(Saved data entries)
*** Block opens ***

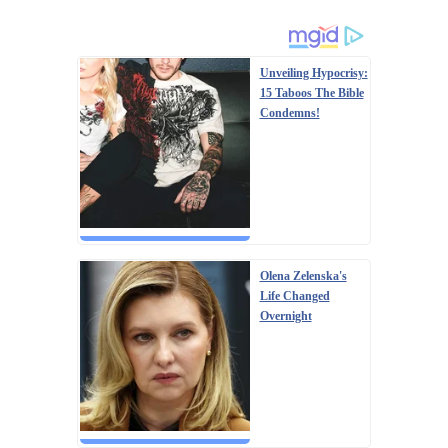
Unveiling Hypocrisy:
15 Taboos The Bible
Condemns!
Olena Zelenska's
Life Changed
Overnight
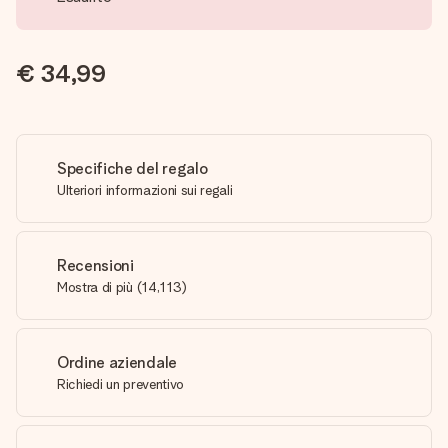
€ 34,99
Specifiche del regalo
Ulteriori informazioni sui regali
Recensioni
Mostra di più
(
14,113
)
Ordine aziendale
Richiedi un preventivo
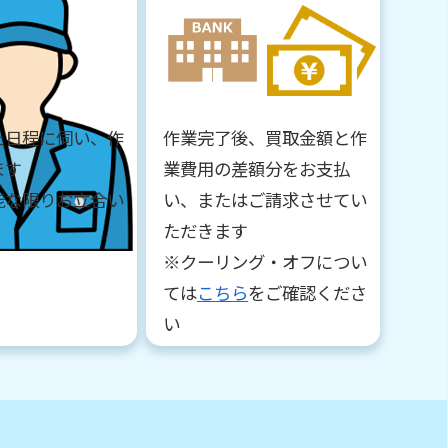
た日程に伺い、作
作業完了後、買取金額と作
ます
業費用の差額分をお支払
能な限りお立合い
い、またはご請求させてい
ただきます
※クーリング・オフについ
ては
こちら
をご確認くださ
い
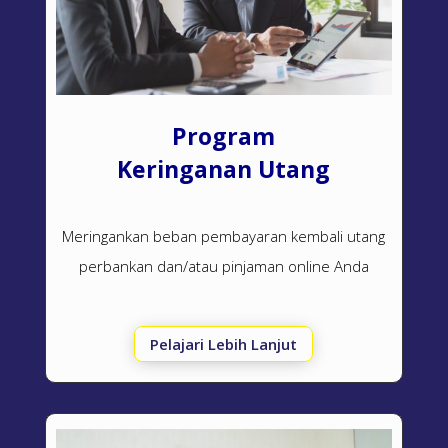
Program
Keringanan Utang
Meringankan beban pembayaran kembali utang
perbankan dan/atau pinjaman online Anda
Pelajari Lebih Lanjut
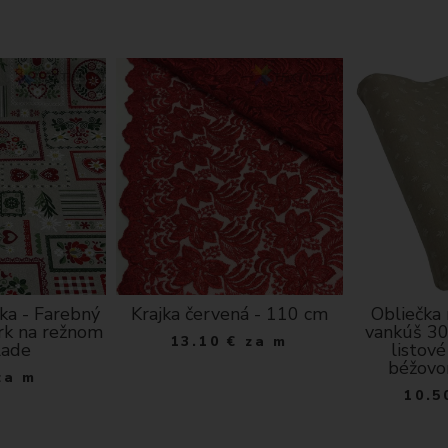
ka - Farebný
Krajka červená - 110 cm
Obliečka
rk na režnom
vankúš 30
13.10
€
za m
lade
listové
béžovo
za m
10.5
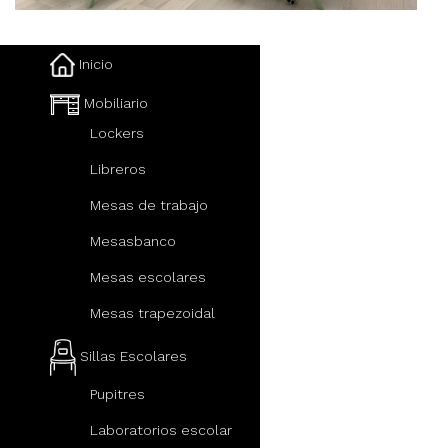
Inicio
Mobiliario
Lockers
Libreros
Mesas de trabajo
Mesasbanco
Mesas escolares
Mesas trapezoidal
Sillas Escolares
Pupitres
Laboratorios escolar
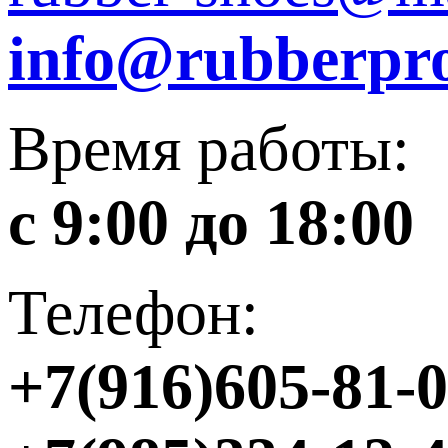
info@rubberpro
Время работы:
с 9:00 до 18:00
Телефон:
+7(916)605-81-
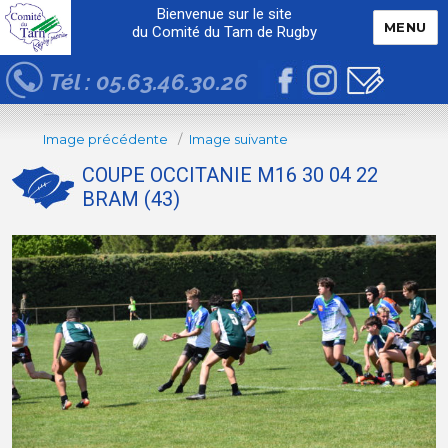
Bienvenue sur le site
MENU
du Comité du Tarn de Rugby
Tél : 05.63.46.30.26
Image précédente
Image suivante
COUPE OCCITANIE M16 30 04 22
BRAM (43)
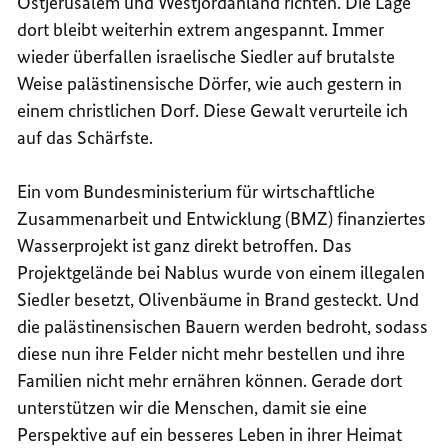
Ostjerusalem und Westjordanland richten. Die Lage
dort bleibt weiterhin extrem angespannt. Immer
wieder überfallen israelische Siedler auf brutalste
Weise palästinensische Dörfer, wie auch gestern in
einem christlichen Dorf. Diese Gewalt verurteile ich
auf das Schärfste.
Ein vom Bundesministerium für wirtschaftliche
Zusammenarbeit und Entwicklung (BMZ) finanziertes
Wasserprojekt ist ganz direkt betroffen. Das
Projektgelände bei Nablus wurde von einem illegalen
Siedler besetzt, Olivenbäume in Brand gesteckt. Und
die palästinensischen Bauern werden bedroht, sodass
diese nun ihre Felder nicht mehr bestellen und ihre
Familien nicht mehr ernähren können. Gerade dort
unterstützen wir die Menschen, damit sie eine
Perspektive auf ein besseres Leben in ihrer Heimat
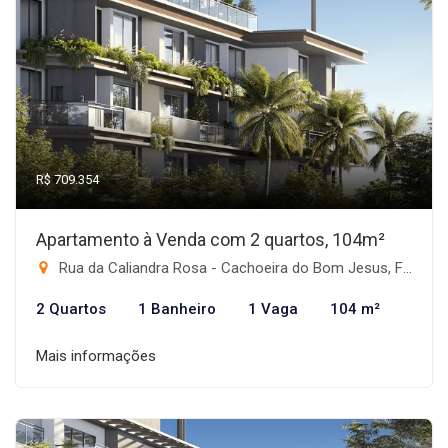
R$ 709.354
Apartamento à Venda com 2 quartos, 104m²
Rua da Caliandra Rosa - Cachoeira do Bom Jesus, Florianópolis-SC
2 Quartos
1 Banheiro
1 Vaga
104 m²
Mais informações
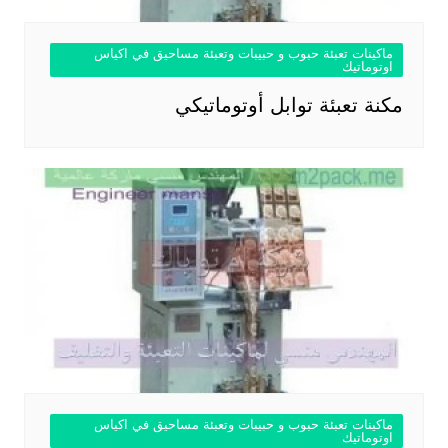
ماكينات تعبئة حبوب و حبيبات وتعبئة مساحيق في اكياس
اوتوماتيك
مكنة تعبئة توابل أوتوماتيكي
ماكينات تعبئة حبوب و حبيبات وتعبئة مساحيق في اكياس
اوتوماتيك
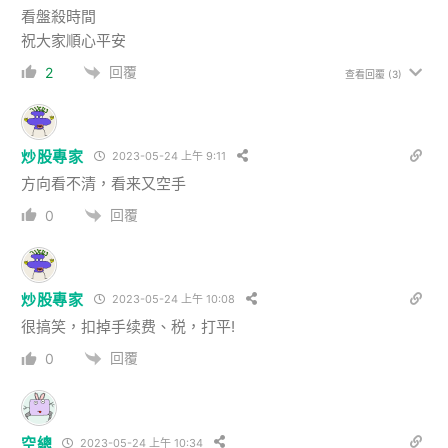
看盤殺時間
祝大家順心平安
回覆
2
查看回覆
(3)
炒股專家
2023-05-24 上午 9:11
方向看不清，看来又空手
回覆
0
炒股專家
2023-05-24 上午 10:08
很搞笑，扣掉手续费、税，打平!
回覆
0
空總
2023-05-24 上午 10:34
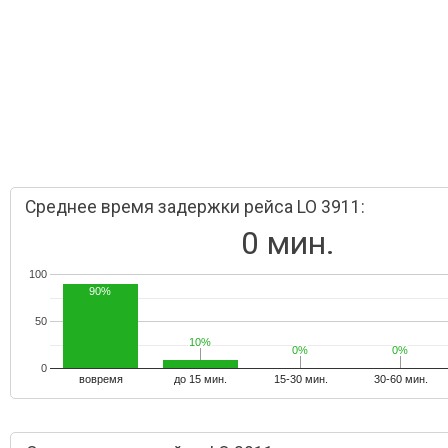
Среднее время задержки рейса LO 3911:
0 мин.
100
90%
50
10%
10%
0%
0%
0%
0%
0
вовремя
до 15 мин.
15-30 мин.
30-60 мин.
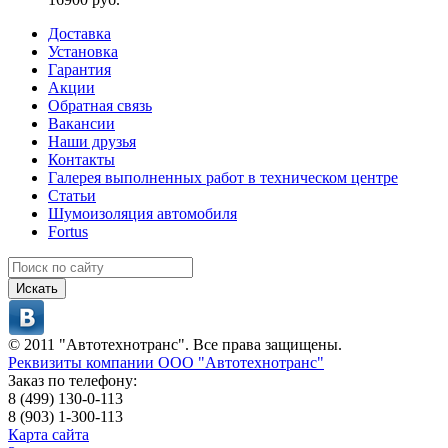
Доставка
Установка
Гарантия
Акции
Обратная связь
Вакансии
Наши друзья
Контакты
Галерея выполненных работ в техническом центре
Статьи
Шумоизоляция автомобиля
Fortus
Искать
© 2011 "Автотехнотранс". Все права защищены.
Реквизиты компании ООО "Автотехнотранс"
Заказ по телефону:
8 (499) 130-0-113
8 (903) 1-300-113
Карта сайта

*** Block closes ***

The lines in the records above that include the word "dort" must be copied out.

dort bleibt weiterhin extrem angespannt. Immer
Familien nicht mehr ernähren können. Gerade dort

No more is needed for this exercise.